DENVER | Tiny holes or faulty parts could be the reason that about 430 oil or gas pipelines in Colorado failed a leak-detection test after a fatal explosion blamed on gas seeping from a severed line, regulators said Thursday.
Since state officials did not disclose the locations of the pipelines that failed tests, it’s unclear whether any are in or near Aurora.
The Colorado Oil and Gas Conservation Commission said the number of pipelines that failed represents 0.35 percent of the lines tested.
Regulators are checking with energy companies to make sure the problems are fixed, commission spokesman Todd Hartman said.
Gov.

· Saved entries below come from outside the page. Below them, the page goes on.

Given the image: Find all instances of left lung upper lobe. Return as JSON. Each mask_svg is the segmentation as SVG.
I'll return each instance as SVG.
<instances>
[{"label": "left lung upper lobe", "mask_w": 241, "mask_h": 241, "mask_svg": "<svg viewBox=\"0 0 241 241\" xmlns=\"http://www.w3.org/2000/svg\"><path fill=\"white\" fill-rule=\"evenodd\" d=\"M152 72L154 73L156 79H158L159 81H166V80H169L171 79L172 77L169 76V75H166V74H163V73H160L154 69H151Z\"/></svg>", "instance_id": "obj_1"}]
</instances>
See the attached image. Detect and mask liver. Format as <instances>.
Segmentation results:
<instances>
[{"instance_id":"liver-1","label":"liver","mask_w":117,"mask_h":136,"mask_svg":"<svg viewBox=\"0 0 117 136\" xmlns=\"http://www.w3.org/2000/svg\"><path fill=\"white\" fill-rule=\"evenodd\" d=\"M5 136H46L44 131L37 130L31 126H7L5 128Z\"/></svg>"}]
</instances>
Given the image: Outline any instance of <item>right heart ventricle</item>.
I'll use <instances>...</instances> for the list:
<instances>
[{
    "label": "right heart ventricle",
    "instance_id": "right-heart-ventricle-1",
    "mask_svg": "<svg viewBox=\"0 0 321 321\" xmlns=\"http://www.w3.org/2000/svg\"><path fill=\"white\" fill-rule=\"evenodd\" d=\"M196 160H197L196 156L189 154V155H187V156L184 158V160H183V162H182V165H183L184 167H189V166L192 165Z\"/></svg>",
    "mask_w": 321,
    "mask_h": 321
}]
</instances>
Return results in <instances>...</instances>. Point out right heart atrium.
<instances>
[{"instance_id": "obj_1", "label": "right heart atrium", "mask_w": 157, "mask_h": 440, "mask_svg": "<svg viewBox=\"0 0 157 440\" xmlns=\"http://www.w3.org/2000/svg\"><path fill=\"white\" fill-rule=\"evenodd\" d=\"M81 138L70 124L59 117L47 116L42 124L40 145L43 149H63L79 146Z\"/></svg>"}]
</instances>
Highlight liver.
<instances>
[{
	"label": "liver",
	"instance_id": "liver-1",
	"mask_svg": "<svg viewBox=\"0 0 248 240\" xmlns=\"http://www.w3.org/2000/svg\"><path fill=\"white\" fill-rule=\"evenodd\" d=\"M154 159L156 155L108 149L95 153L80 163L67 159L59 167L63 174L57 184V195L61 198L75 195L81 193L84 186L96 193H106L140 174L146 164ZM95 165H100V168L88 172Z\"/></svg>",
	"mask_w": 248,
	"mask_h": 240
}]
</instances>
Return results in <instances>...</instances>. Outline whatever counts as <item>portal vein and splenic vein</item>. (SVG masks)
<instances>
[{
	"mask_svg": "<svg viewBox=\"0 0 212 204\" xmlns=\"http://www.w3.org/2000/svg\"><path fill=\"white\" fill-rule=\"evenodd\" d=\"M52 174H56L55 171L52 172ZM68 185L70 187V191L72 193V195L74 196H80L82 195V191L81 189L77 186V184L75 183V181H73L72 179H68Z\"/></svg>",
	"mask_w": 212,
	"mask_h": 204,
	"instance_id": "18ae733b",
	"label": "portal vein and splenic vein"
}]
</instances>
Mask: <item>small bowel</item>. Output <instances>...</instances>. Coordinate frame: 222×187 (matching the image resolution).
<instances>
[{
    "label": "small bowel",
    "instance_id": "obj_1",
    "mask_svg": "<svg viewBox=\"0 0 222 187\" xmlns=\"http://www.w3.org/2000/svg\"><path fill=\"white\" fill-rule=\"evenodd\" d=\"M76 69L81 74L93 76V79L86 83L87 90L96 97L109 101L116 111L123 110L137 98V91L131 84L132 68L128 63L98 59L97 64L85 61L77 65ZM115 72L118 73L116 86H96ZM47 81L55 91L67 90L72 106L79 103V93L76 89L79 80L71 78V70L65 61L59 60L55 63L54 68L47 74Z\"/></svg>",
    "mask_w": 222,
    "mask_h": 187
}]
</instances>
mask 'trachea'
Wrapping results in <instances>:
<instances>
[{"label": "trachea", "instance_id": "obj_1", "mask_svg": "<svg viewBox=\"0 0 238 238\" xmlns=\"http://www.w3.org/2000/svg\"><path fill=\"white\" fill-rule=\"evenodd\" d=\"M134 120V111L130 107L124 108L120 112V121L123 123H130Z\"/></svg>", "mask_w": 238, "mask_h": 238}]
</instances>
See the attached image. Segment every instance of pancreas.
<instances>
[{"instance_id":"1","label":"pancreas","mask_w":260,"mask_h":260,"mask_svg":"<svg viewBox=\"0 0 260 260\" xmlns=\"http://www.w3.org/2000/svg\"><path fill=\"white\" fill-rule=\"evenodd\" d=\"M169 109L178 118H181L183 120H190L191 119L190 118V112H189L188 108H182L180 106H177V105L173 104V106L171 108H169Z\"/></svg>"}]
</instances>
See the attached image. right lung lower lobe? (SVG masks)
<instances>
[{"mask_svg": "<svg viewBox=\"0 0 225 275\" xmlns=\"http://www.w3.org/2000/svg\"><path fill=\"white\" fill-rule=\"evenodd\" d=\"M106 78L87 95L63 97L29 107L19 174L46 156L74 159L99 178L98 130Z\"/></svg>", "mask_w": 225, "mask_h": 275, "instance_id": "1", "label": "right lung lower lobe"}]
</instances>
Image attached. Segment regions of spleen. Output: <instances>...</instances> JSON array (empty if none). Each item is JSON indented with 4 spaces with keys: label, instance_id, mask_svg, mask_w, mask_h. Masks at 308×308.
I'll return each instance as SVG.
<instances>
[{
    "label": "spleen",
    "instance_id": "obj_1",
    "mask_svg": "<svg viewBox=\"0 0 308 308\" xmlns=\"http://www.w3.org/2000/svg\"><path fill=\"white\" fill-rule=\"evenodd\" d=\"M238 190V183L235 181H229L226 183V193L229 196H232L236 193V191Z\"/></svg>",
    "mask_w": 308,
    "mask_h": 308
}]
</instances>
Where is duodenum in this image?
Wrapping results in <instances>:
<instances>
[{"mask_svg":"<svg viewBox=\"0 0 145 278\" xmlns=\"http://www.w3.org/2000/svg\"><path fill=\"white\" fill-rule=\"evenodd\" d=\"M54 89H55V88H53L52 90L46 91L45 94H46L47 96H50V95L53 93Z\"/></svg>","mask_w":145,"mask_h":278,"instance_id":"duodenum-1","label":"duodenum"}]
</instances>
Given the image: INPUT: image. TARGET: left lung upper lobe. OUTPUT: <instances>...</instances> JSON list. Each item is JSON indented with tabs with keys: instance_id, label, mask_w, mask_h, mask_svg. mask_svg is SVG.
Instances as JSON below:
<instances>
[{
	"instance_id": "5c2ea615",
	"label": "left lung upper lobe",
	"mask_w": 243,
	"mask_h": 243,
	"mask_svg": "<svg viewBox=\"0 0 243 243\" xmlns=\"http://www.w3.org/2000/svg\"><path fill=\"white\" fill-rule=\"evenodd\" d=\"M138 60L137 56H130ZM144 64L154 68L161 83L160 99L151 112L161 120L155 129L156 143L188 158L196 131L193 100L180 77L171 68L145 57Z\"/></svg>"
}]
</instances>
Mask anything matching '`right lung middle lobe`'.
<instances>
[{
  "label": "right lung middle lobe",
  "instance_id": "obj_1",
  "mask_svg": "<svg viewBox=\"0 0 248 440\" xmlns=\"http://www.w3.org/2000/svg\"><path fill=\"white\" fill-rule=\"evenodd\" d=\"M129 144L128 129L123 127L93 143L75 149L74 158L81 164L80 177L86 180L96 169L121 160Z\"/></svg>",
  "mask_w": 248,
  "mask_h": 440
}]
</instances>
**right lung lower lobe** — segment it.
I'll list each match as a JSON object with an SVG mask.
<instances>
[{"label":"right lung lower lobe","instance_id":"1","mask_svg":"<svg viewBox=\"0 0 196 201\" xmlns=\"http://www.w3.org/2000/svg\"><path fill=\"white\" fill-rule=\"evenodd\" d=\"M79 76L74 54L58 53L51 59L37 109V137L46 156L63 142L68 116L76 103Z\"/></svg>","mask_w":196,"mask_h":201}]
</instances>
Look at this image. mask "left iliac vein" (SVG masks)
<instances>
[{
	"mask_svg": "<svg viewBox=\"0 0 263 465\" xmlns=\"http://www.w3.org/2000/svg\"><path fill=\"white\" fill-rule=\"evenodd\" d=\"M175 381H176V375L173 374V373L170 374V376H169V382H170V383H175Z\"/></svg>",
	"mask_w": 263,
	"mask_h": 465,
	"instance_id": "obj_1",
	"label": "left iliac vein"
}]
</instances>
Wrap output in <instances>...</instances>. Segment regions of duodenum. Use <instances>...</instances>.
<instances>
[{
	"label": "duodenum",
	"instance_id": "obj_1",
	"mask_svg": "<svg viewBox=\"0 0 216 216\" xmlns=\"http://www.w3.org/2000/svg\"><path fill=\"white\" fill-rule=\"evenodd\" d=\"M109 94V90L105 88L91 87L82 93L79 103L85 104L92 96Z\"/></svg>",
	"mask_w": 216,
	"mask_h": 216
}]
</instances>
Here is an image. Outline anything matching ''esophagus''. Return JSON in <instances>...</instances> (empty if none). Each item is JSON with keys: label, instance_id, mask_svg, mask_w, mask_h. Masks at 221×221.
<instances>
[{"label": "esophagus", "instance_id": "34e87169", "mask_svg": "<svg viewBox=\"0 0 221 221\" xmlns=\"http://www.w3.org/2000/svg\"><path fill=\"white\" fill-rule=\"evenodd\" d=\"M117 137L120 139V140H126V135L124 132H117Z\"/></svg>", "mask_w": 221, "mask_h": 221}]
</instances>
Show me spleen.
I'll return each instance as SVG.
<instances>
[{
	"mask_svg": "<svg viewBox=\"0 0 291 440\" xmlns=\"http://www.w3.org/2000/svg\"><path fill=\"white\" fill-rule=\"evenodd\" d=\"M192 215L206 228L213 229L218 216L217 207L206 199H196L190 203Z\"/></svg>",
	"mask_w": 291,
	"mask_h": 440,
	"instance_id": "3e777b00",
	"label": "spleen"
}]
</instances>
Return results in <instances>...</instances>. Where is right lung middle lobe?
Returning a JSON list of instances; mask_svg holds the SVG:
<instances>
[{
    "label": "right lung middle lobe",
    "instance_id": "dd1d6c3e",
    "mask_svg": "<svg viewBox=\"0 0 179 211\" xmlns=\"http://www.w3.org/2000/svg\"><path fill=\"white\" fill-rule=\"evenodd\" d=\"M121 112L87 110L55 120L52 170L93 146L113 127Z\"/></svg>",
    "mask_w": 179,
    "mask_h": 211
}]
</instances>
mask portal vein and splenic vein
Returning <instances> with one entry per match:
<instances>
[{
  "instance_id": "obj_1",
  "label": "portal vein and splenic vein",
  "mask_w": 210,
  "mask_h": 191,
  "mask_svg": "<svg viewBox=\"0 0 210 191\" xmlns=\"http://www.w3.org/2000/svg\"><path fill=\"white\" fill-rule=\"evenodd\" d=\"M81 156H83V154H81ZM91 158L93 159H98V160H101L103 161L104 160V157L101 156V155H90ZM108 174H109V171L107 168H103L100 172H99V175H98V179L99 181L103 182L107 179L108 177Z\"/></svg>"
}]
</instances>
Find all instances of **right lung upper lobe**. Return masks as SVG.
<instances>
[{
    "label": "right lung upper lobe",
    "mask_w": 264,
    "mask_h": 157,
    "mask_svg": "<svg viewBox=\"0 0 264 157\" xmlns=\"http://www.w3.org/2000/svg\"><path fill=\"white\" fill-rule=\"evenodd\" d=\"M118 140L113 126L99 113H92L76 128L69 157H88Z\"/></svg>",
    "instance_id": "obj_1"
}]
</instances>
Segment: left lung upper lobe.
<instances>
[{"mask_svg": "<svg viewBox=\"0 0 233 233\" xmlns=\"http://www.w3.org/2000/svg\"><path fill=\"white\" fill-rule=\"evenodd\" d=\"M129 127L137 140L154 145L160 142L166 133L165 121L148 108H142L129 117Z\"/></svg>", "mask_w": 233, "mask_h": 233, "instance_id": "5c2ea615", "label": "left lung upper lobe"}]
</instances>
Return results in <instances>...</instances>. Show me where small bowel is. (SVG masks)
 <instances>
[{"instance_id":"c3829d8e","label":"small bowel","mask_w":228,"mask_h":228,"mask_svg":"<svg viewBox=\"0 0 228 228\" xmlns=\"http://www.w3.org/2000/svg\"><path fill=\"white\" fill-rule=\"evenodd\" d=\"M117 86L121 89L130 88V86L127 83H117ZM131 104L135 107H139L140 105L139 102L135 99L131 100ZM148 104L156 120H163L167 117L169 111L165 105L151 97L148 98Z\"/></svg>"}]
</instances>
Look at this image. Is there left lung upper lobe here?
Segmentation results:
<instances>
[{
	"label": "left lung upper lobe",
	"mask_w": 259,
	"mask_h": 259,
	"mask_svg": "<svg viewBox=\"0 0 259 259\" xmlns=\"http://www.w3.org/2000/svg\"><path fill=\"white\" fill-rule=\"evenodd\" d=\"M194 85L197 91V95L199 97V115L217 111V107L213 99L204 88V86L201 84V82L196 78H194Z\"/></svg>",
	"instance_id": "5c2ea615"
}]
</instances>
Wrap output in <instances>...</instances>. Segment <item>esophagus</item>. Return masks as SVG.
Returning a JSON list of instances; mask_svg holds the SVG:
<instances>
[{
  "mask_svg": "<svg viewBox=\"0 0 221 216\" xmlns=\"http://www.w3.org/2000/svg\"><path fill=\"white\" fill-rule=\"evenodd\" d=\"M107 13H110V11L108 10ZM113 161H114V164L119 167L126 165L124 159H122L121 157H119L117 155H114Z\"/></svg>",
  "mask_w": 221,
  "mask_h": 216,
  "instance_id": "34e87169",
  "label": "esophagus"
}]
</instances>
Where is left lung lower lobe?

John Hickenlooper, a Democrat and former petroleum engineer, said the results show the reason he ordered the inspections. “Given the number of (pipelines) in the state, this is a relatively small figure; however, each failure requires our attention,” he said in a written statement.
State Sen. Matt Jones said the test failures are significant and dangerous.
“This situation would be just as ‘safe’ if the regulators found there are 430 caches of dynamite next to buildings with people in them,” said Jones, a Democrat who represents part of Boulder County. “This is yet another example showing that these oil and gas pipelines have no business being near our children’s schools or our communities’ homes.”
The commission has not said where the pipelines are, but the state ordered energy companies to test all lines within 1,000 feet (300 meters) of occupied buildings. Companies reported that a total of 120,815 flow lines are within 1,000 feet of occupied buildings, the commission said.
The commission said more than 107,000 pipelines either passed the test or were out of service and have been sealed. The status of another 13,000 pipelines remained unclear, officials said, and they were working with energy companies to get more information.
The pipelines, called flow lines, carry oil, gas or water from wells to storage tanks or other collection equipment. They are usually underground.
The state ordered the tests after an April 17 explosion in Firestone that killed two people, injured one and destroyed a house.
Investigators blamed the explosion on odorless, unrefined natural gas leaking from a severed flow line that was thought to be out of service but was still connected to a well with the valve turned to the on position.
The house was within 200 feet (60 meters) of the gas well, and the line was severed about 10 feet (3 meters) from the house, officials said. Gas seeped into the home’s basement, investigators said.
The Oil and Gas Conservation Commission is rewriting its flow-line regulations because of the Firestone explosion.